Linear Models#
Linear Regression#
A linear regression model for a dataset \(\{(x_i, y_i) \in \mathbb{R}^2\}_{i=1}^{n}\) with one independent variable \(x\) and one dependent variable \(y\) estimates the dependent variable by the following formula: \(\hat{y_i} = \hat{\beta_0} + \hat{\beta_1} \cdot x_i\)
Which of the variables in that formula are learned when the model is fitted to the dataset?
Extend the model formula to a dataset \(\{(x_{i1}, x_{i2}, x_{i3}, x_{i4}, y_i) \in \mathbb{R}^5\}_{i=1}^{n}\).
Rewrite the extended model formula as a single dot product between two vectors.
The absolute model error for a single data instance \((x_{i1}, x_{i2}, x_{i3}, x_{i4}, y_i)\) with prediction \(\hat{y_i}\) is given by \(|\hat{y_i} - y_i|\).

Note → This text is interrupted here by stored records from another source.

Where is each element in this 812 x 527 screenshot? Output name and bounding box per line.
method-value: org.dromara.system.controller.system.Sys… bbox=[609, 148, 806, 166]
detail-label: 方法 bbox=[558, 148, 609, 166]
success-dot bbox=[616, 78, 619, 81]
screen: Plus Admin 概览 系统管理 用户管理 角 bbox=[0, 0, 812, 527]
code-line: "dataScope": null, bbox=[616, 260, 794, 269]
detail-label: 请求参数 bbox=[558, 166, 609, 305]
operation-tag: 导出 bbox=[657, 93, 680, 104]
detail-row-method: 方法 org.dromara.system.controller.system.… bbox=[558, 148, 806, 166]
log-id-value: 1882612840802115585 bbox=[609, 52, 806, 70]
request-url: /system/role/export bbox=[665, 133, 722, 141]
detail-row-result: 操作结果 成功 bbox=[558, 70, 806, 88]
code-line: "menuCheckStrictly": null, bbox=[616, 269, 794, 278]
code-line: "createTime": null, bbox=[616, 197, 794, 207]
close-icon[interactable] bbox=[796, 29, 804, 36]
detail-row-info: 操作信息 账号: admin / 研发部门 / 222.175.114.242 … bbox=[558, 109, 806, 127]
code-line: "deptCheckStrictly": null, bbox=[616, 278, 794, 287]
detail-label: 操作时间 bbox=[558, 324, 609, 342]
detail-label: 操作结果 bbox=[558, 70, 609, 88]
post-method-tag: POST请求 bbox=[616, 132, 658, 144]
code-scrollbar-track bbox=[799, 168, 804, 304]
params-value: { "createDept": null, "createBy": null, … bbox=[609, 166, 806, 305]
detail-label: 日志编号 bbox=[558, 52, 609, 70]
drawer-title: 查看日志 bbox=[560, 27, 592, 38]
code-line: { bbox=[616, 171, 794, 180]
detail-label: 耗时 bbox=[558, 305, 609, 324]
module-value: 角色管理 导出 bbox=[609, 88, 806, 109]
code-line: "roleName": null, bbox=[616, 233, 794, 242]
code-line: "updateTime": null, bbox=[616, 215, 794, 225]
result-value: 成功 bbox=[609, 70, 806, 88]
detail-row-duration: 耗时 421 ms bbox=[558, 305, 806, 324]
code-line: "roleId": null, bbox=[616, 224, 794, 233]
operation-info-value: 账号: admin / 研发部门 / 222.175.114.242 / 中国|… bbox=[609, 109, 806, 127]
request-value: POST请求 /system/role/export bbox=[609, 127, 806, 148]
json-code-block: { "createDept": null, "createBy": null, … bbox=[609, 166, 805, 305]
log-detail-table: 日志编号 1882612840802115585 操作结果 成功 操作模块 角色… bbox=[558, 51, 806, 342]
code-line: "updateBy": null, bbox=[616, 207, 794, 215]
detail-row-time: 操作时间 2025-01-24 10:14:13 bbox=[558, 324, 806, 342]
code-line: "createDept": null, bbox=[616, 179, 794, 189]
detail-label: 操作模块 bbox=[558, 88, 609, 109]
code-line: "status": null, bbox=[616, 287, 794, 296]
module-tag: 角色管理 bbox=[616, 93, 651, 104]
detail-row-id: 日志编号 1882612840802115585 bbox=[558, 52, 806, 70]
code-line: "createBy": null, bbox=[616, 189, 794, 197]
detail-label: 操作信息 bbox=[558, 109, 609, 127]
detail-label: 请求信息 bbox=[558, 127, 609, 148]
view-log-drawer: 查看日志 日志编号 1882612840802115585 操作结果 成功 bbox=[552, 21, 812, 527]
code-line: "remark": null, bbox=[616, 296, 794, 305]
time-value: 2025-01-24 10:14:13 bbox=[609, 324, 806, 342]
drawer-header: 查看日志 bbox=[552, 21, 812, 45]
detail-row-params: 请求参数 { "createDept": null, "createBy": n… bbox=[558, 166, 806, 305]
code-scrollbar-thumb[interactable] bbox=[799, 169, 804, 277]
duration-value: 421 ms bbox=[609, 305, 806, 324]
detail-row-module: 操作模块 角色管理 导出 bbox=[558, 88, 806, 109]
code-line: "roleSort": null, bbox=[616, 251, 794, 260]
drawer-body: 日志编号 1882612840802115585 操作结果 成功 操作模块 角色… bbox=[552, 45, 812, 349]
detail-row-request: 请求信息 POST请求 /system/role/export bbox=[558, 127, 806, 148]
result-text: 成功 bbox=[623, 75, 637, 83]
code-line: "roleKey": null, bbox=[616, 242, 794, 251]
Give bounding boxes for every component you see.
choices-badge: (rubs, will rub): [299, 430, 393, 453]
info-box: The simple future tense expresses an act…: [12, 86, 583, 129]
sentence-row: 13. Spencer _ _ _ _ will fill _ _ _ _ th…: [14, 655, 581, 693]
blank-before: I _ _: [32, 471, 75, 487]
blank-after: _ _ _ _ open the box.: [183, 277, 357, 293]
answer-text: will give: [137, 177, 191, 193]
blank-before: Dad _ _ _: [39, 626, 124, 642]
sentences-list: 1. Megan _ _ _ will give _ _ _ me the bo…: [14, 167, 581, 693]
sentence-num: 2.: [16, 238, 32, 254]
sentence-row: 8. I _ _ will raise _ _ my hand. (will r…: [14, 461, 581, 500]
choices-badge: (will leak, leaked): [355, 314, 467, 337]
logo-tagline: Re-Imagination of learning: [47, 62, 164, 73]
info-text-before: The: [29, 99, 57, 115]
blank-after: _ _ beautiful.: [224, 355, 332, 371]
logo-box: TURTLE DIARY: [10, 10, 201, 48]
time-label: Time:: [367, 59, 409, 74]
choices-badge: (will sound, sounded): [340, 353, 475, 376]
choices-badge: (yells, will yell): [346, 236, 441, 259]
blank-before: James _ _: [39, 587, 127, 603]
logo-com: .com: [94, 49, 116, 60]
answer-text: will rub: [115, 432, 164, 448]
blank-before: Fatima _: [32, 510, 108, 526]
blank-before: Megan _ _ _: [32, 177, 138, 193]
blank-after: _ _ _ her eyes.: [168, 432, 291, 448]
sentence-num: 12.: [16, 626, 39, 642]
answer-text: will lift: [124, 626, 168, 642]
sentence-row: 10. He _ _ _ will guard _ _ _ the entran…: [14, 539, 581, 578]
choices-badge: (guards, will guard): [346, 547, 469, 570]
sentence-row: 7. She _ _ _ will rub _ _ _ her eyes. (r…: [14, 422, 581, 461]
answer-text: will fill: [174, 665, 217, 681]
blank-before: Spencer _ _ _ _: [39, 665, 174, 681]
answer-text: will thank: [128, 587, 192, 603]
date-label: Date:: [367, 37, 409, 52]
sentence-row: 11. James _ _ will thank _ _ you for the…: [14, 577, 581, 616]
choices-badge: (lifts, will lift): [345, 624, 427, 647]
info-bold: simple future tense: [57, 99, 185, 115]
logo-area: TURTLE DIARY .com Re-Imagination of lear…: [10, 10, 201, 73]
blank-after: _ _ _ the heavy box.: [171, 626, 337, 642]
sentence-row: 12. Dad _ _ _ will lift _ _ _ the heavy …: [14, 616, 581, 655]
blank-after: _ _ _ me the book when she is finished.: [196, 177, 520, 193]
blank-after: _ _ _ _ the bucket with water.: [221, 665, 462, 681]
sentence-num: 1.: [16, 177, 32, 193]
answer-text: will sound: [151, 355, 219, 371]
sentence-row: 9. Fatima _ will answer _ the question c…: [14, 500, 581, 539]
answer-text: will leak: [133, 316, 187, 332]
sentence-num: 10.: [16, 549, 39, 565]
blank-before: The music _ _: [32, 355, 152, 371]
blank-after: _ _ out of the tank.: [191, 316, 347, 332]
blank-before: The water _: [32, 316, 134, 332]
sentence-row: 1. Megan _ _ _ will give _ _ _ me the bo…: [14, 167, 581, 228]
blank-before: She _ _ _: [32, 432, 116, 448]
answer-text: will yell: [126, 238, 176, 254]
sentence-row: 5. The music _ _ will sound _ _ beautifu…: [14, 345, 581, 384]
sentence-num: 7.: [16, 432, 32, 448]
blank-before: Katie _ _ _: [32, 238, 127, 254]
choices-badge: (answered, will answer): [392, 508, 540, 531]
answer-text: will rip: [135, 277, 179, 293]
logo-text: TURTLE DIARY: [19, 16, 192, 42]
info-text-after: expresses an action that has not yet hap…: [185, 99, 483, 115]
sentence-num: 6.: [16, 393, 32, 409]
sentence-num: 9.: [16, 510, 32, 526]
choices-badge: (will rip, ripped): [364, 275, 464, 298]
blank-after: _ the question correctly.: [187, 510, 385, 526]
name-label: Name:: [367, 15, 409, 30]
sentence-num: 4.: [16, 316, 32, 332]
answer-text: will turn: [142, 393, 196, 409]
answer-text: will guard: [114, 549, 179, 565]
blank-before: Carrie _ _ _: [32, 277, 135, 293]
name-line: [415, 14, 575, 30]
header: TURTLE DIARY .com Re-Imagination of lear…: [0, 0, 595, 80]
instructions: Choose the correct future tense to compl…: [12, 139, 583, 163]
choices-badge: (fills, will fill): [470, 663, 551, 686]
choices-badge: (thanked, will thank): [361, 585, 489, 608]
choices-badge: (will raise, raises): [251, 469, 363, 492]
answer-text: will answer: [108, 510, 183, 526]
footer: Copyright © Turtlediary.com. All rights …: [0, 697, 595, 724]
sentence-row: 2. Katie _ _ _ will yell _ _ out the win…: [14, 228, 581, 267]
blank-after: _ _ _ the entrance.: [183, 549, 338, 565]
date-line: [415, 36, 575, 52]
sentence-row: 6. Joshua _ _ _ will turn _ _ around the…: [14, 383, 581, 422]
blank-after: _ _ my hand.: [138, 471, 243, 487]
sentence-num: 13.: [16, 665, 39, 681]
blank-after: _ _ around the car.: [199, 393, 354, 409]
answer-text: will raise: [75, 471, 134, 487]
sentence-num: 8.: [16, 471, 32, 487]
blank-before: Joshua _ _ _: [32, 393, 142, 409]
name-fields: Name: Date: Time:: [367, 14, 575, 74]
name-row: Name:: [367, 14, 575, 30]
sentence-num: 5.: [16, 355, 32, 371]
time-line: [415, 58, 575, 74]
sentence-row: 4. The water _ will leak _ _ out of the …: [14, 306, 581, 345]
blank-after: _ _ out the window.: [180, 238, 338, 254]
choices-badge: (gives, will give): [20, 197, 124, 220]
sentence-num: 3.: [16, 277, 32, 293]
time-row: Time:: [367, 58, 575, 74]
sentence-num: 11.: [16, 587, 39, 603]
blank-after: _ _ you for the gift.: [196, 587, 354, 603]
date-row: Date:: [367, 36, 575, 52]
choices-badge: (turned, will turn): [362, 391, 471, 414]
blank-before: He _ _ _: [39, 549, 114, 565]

Write down the (unregularized) function that we aim to minimize when fitting a linear regression model to a dataset.
What is the most common way to fit a linear regression model in practice?
Regularization#
Look up regularization on (the english) Wikipedia. Which three goals of regularization does it mention in the first paragraph?
The lecture mentioned three regularization methods for linear regression models. Name them.
Which of the regularization goals according to Wikipedia do these regularization methods deal with?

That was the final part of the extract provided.